Much of the furniture designed for the smaller-scale Victorian home comes under the broad heading ‘occasional’ – in other words, furniture which could be moved around to suit the activities of the household.
A games table could be folded and moved to a quiet corner. A tilt-top table, after tea, would be flipped-up and pushed against a wall. A drop-leaf table would be raised for supper like a ship setting sails, but would have taken up little space when not in use. Brass or porcelain casters, fixed or swivel, allowed such versatile furniture to be pushed to the side of a room.
Such space-saving designs included the folding cross or ‘X-frame’ transportable furniture used in military campaigns. Yet X-frames were also in everyday use, from Roman-period X-framed chairs to Scandinavian furniture of the 1950s, notably Danish X-framed tables in teak and other hard-wearing woods.
So to the Scottish Antique & Arts Centre at Abernyte and a super ‘occasional’ table occupying its own quiet corner on the Onefarington retail unit.
This was an outstanding example of a mid-19th Century X-frame mahogany serving table. Labelled as ‘Scottish’, with wonderful colour and patina, it seemed to glow with good health.

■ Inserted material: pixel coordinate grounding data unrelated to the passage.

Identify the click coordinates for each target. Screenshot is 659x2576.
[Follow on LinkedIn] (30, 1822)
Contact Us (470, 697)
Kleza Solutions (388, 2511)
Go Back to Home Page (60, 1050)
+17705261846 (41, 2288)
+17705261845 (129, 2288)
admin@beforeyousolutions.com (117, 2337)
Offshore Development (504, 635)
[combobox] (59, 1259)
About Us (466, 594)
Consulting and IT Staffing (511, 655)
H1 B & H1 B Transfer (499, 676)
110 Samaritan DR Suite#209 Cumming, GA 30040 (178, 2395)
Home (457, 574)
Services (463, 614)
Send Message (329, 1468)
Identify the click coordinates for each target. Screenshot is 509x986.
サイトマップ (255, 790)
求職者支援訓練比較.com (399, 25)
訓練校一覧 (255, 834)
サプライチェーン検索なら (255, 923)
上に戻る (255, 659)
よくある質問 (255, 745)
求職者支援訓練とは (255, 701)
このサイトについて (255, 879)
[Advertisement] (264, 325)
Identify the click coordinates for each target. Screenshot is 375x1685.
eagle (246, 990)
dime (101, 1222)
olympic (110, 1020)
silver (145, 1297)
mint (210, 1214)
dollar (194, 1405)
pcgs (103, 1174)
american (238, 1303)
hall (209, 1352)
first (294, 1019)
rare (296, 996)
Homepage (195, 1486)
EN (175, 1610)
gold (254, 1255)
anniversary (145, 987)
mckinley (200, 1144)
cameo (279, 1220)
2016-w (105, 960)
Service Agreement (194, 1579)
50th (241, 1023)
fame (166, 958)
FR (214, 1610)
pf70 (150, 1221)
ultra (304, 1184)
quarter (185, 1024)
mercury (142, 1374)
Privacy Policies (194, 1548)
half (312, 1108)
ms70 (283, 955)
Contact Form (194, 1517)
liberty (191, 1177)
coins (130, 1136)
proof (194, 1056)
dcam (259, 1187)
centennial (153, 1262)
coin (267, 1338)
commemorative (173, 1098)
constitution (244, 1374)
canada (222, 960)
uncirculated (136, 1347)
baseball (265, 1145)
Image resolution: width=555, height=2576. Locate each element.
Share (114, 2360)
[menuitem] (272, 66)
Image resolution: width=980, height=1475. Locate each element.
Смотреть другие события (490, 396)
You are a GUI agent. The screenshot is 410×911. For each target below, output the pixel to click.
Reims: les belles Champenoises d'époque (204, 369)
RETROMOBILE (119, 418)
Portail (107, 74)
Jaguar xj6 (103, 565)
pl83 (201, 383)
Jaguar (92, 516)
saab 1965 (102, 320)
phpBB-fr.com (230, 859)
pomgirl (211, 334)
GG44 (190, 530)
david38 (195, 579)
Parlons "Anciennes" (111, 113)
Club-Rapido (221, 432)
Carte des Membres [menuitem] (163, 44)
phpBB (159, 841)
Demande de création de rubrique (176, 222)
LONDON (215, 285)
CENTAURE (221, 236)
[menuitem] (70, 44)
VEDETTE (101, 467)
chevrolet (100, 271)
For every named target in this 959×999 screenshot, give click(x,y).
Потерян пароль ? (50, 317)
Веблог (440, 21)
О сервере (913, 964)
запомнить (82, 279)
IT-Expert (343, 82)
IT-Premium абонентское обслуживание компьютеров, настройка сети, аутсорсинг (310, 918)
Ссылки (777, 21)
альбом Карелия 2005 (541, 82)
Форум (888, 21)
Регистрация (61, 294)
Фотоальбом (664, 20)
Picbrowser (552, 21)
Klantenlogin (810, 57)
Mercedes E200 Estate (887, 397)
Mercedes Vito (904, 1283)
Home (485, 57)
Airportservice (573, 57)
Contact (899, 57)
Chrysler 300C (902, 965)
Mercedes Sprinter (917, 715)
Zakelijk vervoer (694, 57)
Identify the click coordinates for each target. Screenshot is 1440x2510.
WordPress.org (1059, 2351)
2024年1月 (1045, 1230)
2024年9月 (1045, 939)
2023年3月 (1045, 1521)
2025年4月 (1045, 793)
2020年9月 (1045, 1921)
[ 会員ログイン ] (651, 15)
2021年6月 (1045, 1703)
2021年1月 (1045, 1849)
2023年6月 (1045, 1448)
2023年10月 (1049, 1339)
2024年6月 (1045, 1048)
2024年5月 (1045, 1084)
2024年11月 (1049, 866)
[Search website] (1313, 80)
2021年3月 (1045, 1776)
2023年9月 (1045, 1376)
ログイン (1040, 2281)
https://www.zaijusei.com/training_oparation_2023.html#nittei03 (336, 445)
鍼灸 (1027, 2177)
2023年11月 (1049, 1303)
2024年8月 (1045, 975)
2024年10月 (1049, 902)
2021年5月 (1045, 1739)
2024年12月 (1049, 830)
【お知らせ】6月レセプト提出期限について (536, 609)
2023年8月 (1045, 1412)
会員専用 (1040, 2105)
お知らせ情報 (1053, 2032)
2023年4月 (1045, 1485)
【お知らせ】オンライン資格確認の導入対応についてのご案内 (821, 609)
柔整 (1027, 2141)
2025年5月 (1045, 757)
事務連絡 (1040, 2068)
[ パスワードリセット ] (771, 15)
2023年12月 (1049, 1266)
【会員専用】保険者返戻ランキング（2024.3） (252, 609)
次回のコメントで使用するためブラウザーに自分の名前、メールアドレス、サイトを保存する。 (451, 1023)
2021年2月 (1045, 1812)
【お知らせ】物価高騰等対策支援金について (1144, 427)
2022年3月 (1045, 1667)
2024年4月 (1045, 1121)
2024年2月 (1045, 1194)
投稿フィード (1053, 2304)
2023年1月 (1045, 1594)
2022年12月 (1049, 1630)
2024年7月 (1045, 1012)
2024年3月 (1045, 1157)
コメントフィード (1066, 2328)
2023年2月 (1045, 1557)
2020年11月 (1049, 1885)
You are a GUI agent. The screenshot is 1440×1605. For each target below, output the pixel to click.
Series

Its turned, tapering legs, linked at roundels by a matching stretcher, reminded me of a folding butler’s tray, the rectangular X-frames which were wheeled into dining rooms before shallow, galleried serving tops bearing the hot food of the day were placed upon them.
Decorative and ‘occasional’, as required for the downsized Victorian home, the table was on offer at Abernyte for £675.
Scottish X-frame table, £675 (Onefarington, at the Scottish Antique & Arts Centre, Abernyte).